Униженный, распятый Прохор с раскинутыми к вершинам елок
ногами, еще за минуту до этого хотел просить у черкеса пощады. Теперь он
встретил его враждебным взглядом, плюнул в его сторону и сквозь прорвавшийся
злобный свой всхлип прошипел: «Мерзавец, кончай!»
– Пущать, что ли? – с пыхтеньем нетерпеливо
прокричали разбойники: им невмоготу больше сдерживать силу согнутых елок.
– Геть! Стой! – Черкес враз превратился в сталь.
Зубы стиснуты, в сильной руке крепко зажат кинжал, взгляд неотрывно влип в
глаза Прохора. Разбойники замерли. Замер и Прохор.
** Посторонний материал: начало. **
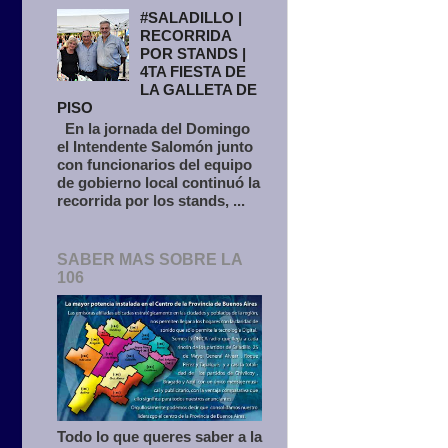
#SALADILLO |
RECORRIDA
POR STANDS |
4TA FIESTA DE
LA GALLETA DE
PISO
En la jornada del Domingo
el Intendente Salomón junto
con funcionarios del equipo
de gobierno local continuó la
recorrida por los stands, ...
SABER MAS SOBRE LA
106
Todo lo que queres saber a la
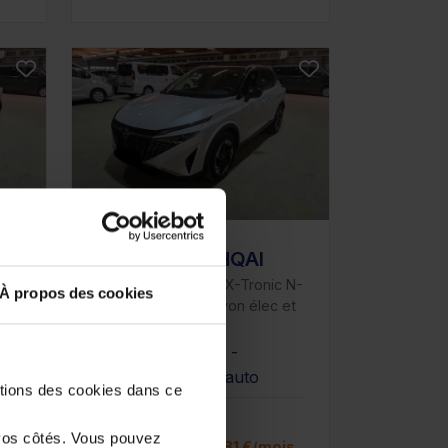
NISSAN QASHQAI
c N-
III NV 1.3 DIG-T 158 X-Tronic N-
À propos des cookies
et
Connecta avec Hayon élec et
Pack Hiver
20911 km - 2025 -
Essence - Boîte auto
stions des cookies dans ce
26 980€
vos côtés. Vous pouvez
is
ou à partir de
442.81 €/mois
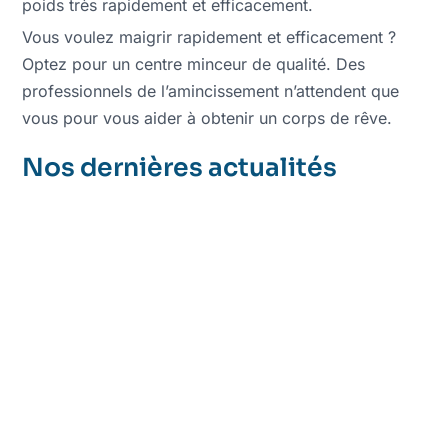
poids très rapidement et efficacement.
Vous voulez maigrir rapidement et efficacement ?
Optez pour un centre minceur de qualité. Des
professionnels de l’amincissement n’attendent que
vous pour vous aider à obtenir un corps de rêve.
Nos dernières actualités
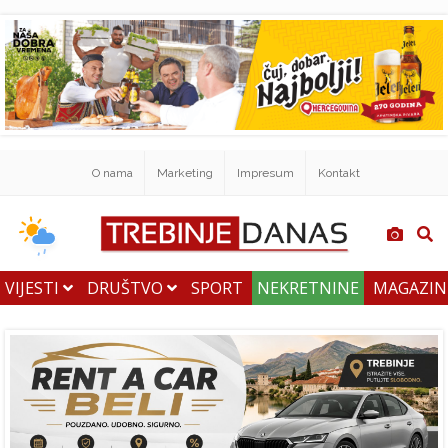
O nama
Marketing
Impresum
Kontakt
VIJESTI
DRUŠTVO
SPORT
NEKRETNINE
MAGAZI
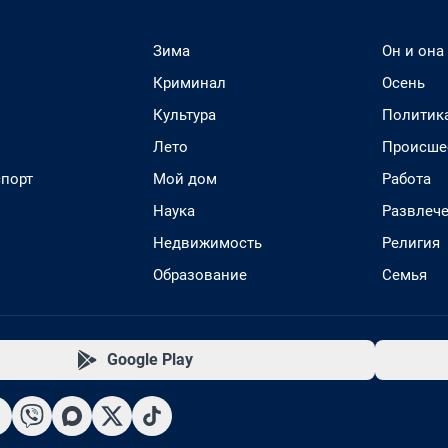
Зима
Он и она
Криминал
Осень
Культура
Политик
Лето
Происше
спорт
Мой дом
Работа
Наука
Развлеч
Недвижимость
Религия
Образование
Семья
Google Play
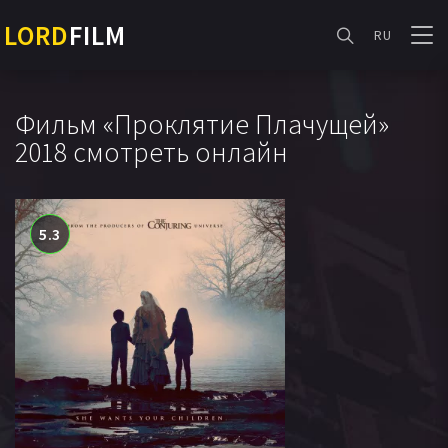
LORD
FILM
RU
Фильм «Проклятие Плачущей»
2018 смотреть онлайн
5.3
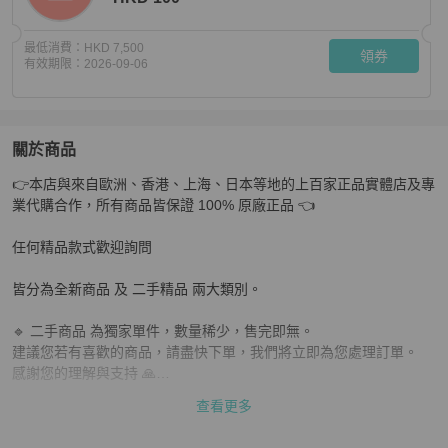
最低消費：
HKD 7,500
領券
有效期限：
2026-09-06
關於商品
關於
👉本店與來自歐洲、香港、上海、日本等地的上百家正品實體店及專
DIOR 炫彩紫色五格黛妃手提肩背包24*20*12 98新配件
業代購合作，所有商品皆保證 100% 原廠正品 👈

任何精品款式歡迎詢問

皆分為全新商品 及 二手精品 兩大類別。

🔹 二手商品 為獨家單件，數量稀少，售完即無。

建議您若有喜歡的商品，請盡快下單，我們將立即為您處理訂單。

感謝您的理解與支持 🙏

查看更多
📌 下單前請務必確認：

✔ 商品是否仍有庫存
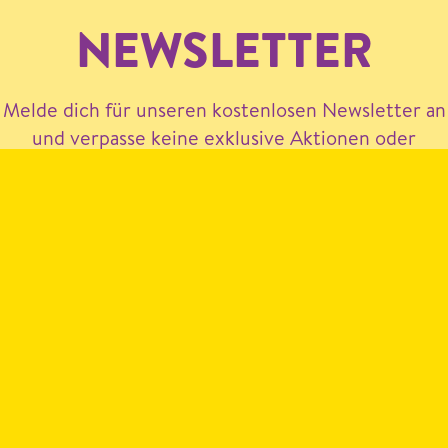
NEWSLETTER
Melde dich für unseren kostenlosen Newsletter an
und verpasse keine exklusive Aktionen oder
Neuigkeiten mehr.
Hiermit akzeptiere ich die
Datenschutzerklärung
.
JETZT ANMELDEN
Мгновенье – и Прохору до
жути стало жаль жизни своей. «Пощади!» – хочет он крикнуть, но язык онемел, и
только глаза вдруг захлебнулись слезами.
– Ребята, пущай, – прохрипел Пехтерь жутко. –
Пу‑щ‑а‑ай!
И, за один лишь момент до погибели Прохора, резким взмахом
кинжала черкес перерезал аркан:
– Цх!.. Теперича пущай.
Елки со свистом рассекли воздух.
Дрожь прошла по всему их освобожденному телу. Прохор
Петрович, разминая затекшие ноги, едва встает. Он весь в нервном трясении.
Пульс барабанит двести в минуту. Глаза широки, мокры, безумны.
Черкес говорит:
– Езжай, Прошка, домой… Гуляй! Теперича твоя еще рано
убивать. Када‑нибудь будэм рэзать после. Адна пустяк. Цх!..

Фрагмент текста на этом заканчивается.